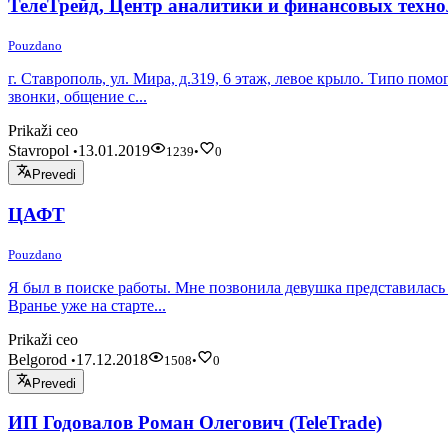
ТелеТрейд, Центр аналитики и финансовых техн
Pouzdano
г. Ставрополь, ул. Мира, д.319, 6 этаж, левое крыло. Типо помо
звонки, общение с...
Prikaži ceo
Stavropol
13.01.2019
•
1239
•
0
Prevedi
ЦАФТ
Pouzdano
Я был в поиске работы. Мне позвонила девушка представилась р
Вранье уже на старте...
Prikaži ceo
Belgorod
17.12.2018
•
1508
•
0
Prevedi
ИП Годовалов Роман Олегович (TeleTrade)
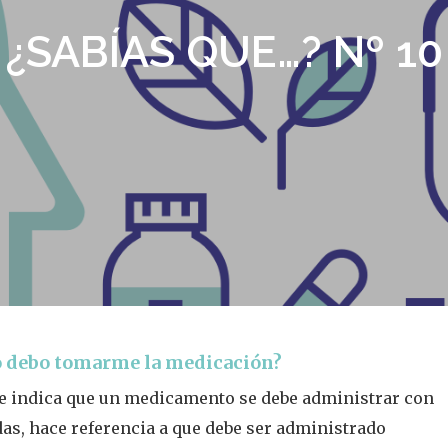
¿SABÍAS QUE…? Nº 10
alir
 debo tomarme la medicación?
e indica que un medicamento se debe administrar con
as, hace referencia a que debe ser administrado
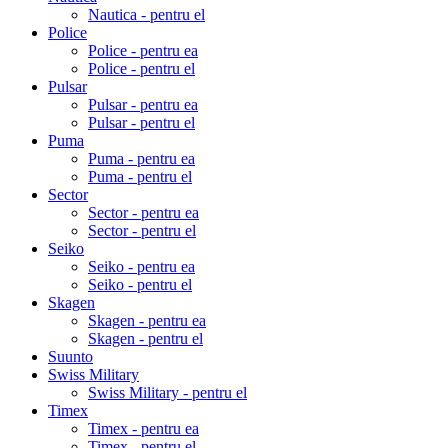
Nautica - pentru el
Police
Police - pentru ea
Police - pentru el
Pulsar
Pulsar - pentru ea
Pulsar - pentru el
Puma
Puma - pentru ea
Puma - pentru el
Sector
Sector - pentru ea
Sector - pentru el
Seiko
Seiko - pentru ea
Seiko - pentru el
Skagen
Skagen - pentru ea
Skagen - pentru el
Suunto
Swiss Military
Swiss Military - pentru el
Timex
Timex - pentru ea
Timex - pentru el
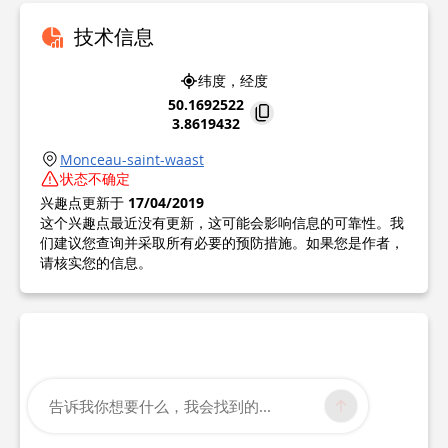
技术信息
纬度，经度
50.1692522
3.8619432
Monceau-saint-waast
状态不确定
兴趣点更新于
17/04/2019
这个兴趣点最近没有更新，这可能会影响信息的可靠性。我
们建议您查询并采取所有必要的预防措施。如果您是作者，
请核实您的信息。
告诉我你想要什么，我会找到的...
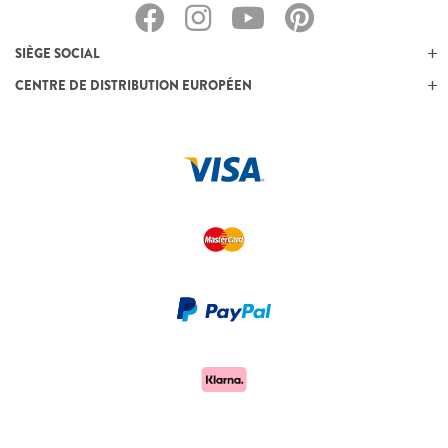
SIÈGE SOCIAL
CENTRE DE DISTRIBUTION EUROPÉEN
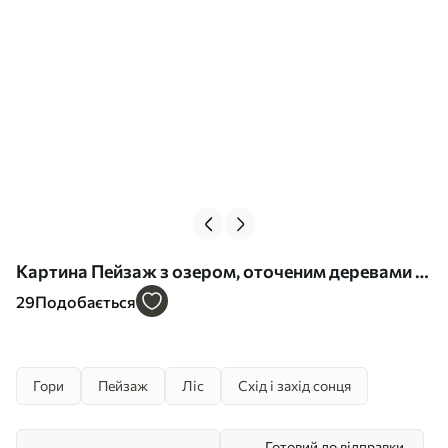
Картина Пейзаж з озером, оточеним деревами і
горами на задньому плані, помаранчеве небо з
29
Подобається
сонцем Арт. s44857
Гори
Пейзаж
Ліс
Схід і захід сонця
Готовий до відправки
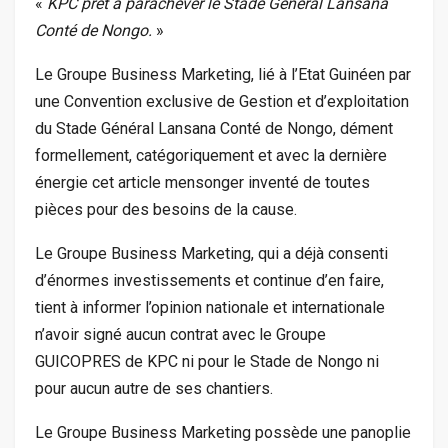
«
KPC prêt à parachever le Stade Général Lansana
Conté de Nongo.
»
Le Groupe Business Marketing, lié à l’Etat Guinéen par
une Convention exclusive de Gestion et d’exploitation
du Stade Général Lansana Conté de Nongo, dément
formellement, catégoriquement et avec la dernière
énergie cet article mensonger inventé de toutes
pièces pour des besoins de la cause.
Le Groupe Business Marketing, qui a déjà consenti
d’énormes investissements et continue d’en faire,
tient à informer l’opinion nationale et internationale
n’avoir signé aucun contrat avec le Groupe
GUICOPRES de KPC ni pour le Stade de Nongo ni
pour aucun autre de ses chantiers.
Le Groupe Business Marketing possède une panoplie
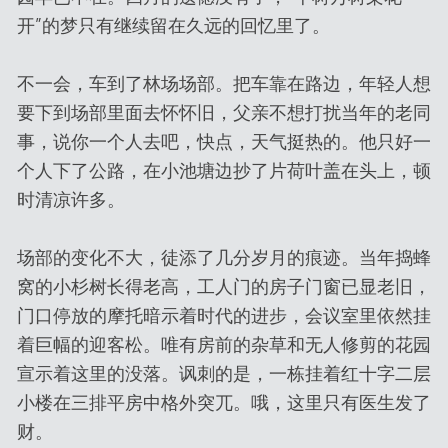
开”的梦只有继续留在久远的回忆里了。
不一会，车到了林场场部。把车靠在路边，年轻人想
要下到场部里面去怀怀旧，父亲不想打扰当年的老同
事，说你一个人去吧，快点，天气挺热的。他只好一
个人下了公路，在小池塘边抄了片荷叶盖在头上，顿
时清凉许多。
场部的变化不大，徒添了几分岁月的痕迹。当年捣蜂
窝的小杉树长得老高，工人门的房子门窗已显老旧，
门口停放的摩托暗示着时代的进步，会议室里依然挂
着巨幅的迎客松。唯有房前的杂草和无人修剪的花园
宣示着这里的没落。讽刺的是，一栋挂着红十字二层
小楼在三排平房中格外突兀。哦，这里只有医生发了
财。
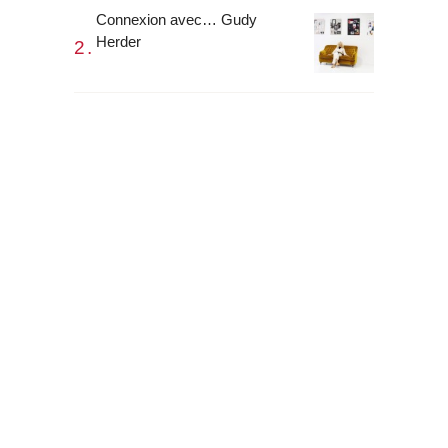
Connexion avec… Gudy
Herder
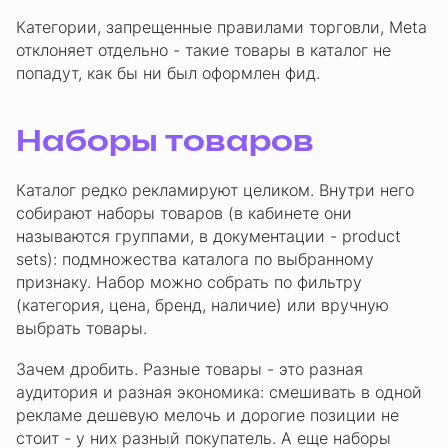
Категории, запрещенные правилами торговли, Meta
отклоняет отдельно - такие товары в каталог не
попадут, как бы ни был оформлен фид.
Наборы товаров
Каталог редко рекламируют целиком. Внутри него
собирают наборы товаров (в кабинете они
называются группами, в документации - product
sets): подмножества каталога по выбранному
признаку. Набор можно собрать по фильтру
(категория, цена, бренд, наличие) или вручную
выбрать товары.
Зачем дробить. Разные товары - это разная
аудитория и разная экономика: смешивать в одной
рекламе дешевую мелочь и дорогие позиции не
стоит - у них разный покупатель. А еще наборы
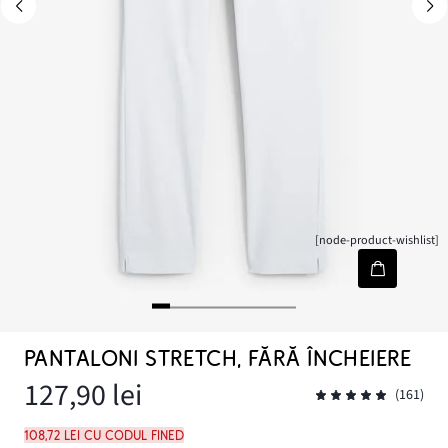
[node-product-wishlist]
PANTALONI STRETCH, FĂRĂ ÎNCHEIERE
127,90 lei
(161)
108,72 lei cu codul FINED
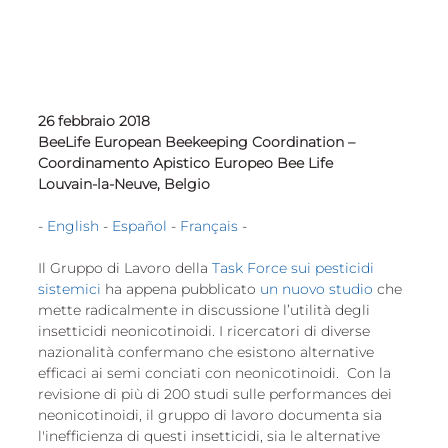
European
26 febbraio 2018
BeeLife European Beekeeping Coordination – 
Coordinamento Apistico Europeo Bee Life
Louvain-la-Neuve, Belgio
- 
English
 - 
Español
 - 
Français
 -
Il Gruppo di Lavoro della 
Task Force sui pesticidi 
sistemici
 ha appena pubblicato 
un nuovo studio
 che 
mette radicalmente in discussione l’utilità degli 
insetticidi neonicotinoidi. I ricercatori di diverse 
nazionalità confermano che esistono alternative 
efficaci ai semi conciati con neonicotinoidi.  Con la 
revisione di più di 200 studi sulle performances dei 
neonicotinoidi, il gruppo di lavoro documenta sia 
l'inefficienza di questi insetticidi, sia le alternative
▬▬▬▬▬▬
■ **What you have to do**: Search the entries for the word "разная", then copy every line in which it is found.

■ **Answer box**:
Зачем дробить. Разные товары - это разная
аудитория и разная экономика: смешивать в одной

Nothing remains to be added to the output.